Download or read book Learning Diagnostic Imaging written by Ramón Ribes and published by Springer Science & Business Media. This book was released on 2008-11-06 with total page 259 pages. Available in PDF, EPUB and Kindle. Book excerpt: This book is an introduction to diagnostic radiology (including nuclear medicine). Written in a user-friendly format, it takes into account that radiology is divided into many subspecialties that constitute a universe of their own. The book is subdivided into ten sections, such as musculoskeletal, thoracic, gastrointestinal, cardiovascular and breast imaging. Each chapter is presented with an introduction of the subspecialty and ten case studies with illustrations and comments.

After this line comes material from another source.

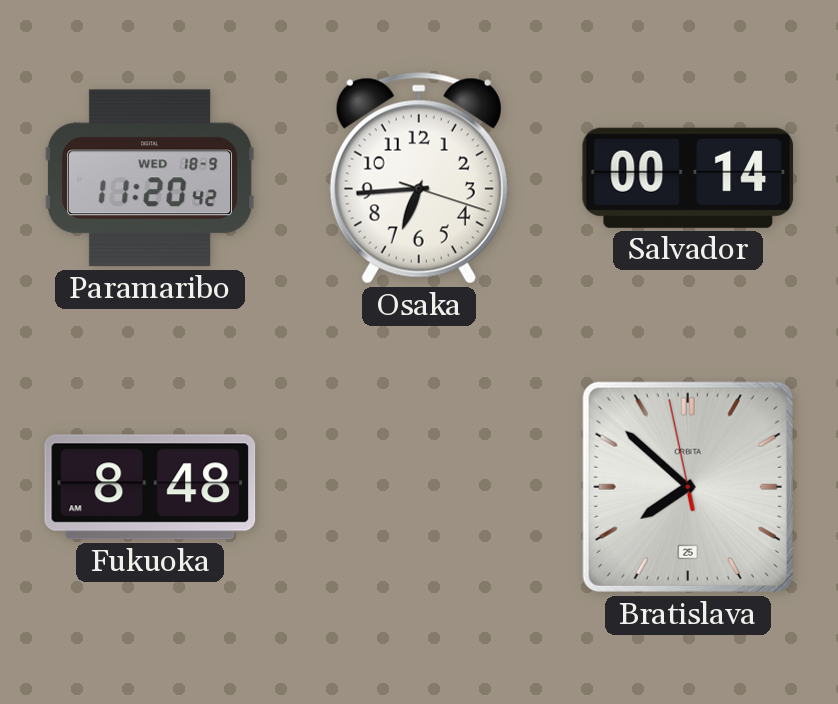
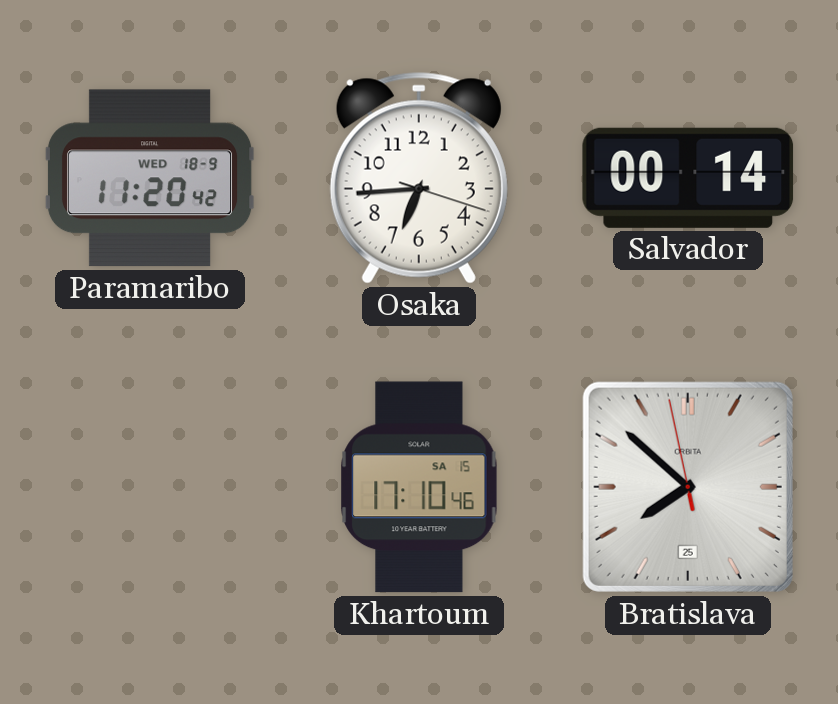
Fukuoka: 8:48 -> none
Khartoum: none -> 17:10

Book Machine Learning and Medical Imaging

Download or read book Machine Learning and Medical Imaging written by Guorong Wu and published by Academic Press. This book was released on 2016-08-11 with total page 514 pages. Available in PDF, EPUB and Kindle. Book excerpt: Machine Learning and Medical Imaging presents state-of- the-art machine learning methods in medical image analysis. It first summarizes cutting-edge machine learning algorithms in medical imaging, including not only classical probabilistic modeling and learning methods, but also recent breakthroughs in deep learning, sparse representation/coding, and big data hashing. In the second part leading research groups around the world present a wide spectrum of machine learning methods with application to different medical imaging modalities, clinical domains, and organs. The biomedical imaging modalities include ultrasound, magnetic resonance imaging (MRI), computed tomography (CT), histology, and microscopy images. The targeted organs span the lung, liver, brain, and prostate, while there is also a treatment of examining genetic associations. Machine Learning and Medical Imaging is an ideal reference for medical imaging researchers, industry scientists and engineers, advanced undergraduate and graduate students, and clinicians. Demonstrates the application of cutting-edge machine learning techniques to medical imaging problems Covers an array of medical imaging applications including computer assisted diagnosis, image guided radiation therapy, landmark detection, imaging genomics, and brain connectomics Features self-contained chapters with a thorough literature review Assesses the development of future machine learning techniques and the further application of existing techniques

Book Deep Learning Models for Medical Imaging

Download or read book Deep Learning Models for Medical Imaging written by KC Santosh and published by Academic Press. This book was released on 2021-09-07 with total page 172 pages. Available in PDF, EPUB and Kindle. Book excerpt: Deep Learning Models for Medical Imaging explains the concepts of Deep Learning (DL) and its importance in medical imaging and/or healthcare using two different case studies: a) cytology image analysis and b) coronavirus (COVID-19) prediction, screening, and decision-making, using publicly available datasets in their respective experiments. Of many DL models, custom Convolutional Neural Network (CNN), ResNet, InceptionNet and DenseNet are used. The results follow ‘with’ and ‘without’ transfer learning (including different optimization solutions), in addition to the use of data augmentation and ensemble networks. DL models for medical imaging are suitable for a wide range of readers starting from early career research scholars, professors/scientists to industrialists. Provides a step-by-step approach to develop deep learning models Presents case studies showing end-to-end implementation (source codes: available upon request)

Book Learning Radiology

Download or read book Learning Radiology written by William Herring and published by Saunders. This book was released on 2015-04-16 with total page 0 pages. Available in PDF, EPUB and Kindle. Book excerpt: A must-have for anyone who will be required to read and interpret common radiologic images, Learning Radiology: Recognizing the Basics is an image-filled, practical, and easy-to-read introduction to key imaging modalities. Skilled radiology teacher William Herring, MD, masterfully covers exactly what you need to know to effectively interpret medical images of all modalities. Learn the latest on ultrasound, MRI, CT, patient safety, dose reduction, radiation protection, and more, in a time-friendly format with brief, bulleted text and abundant high-quality images. Then ensure your mastery of the material with additional online content, bonus images, and self-assessment exercises at Student Consult.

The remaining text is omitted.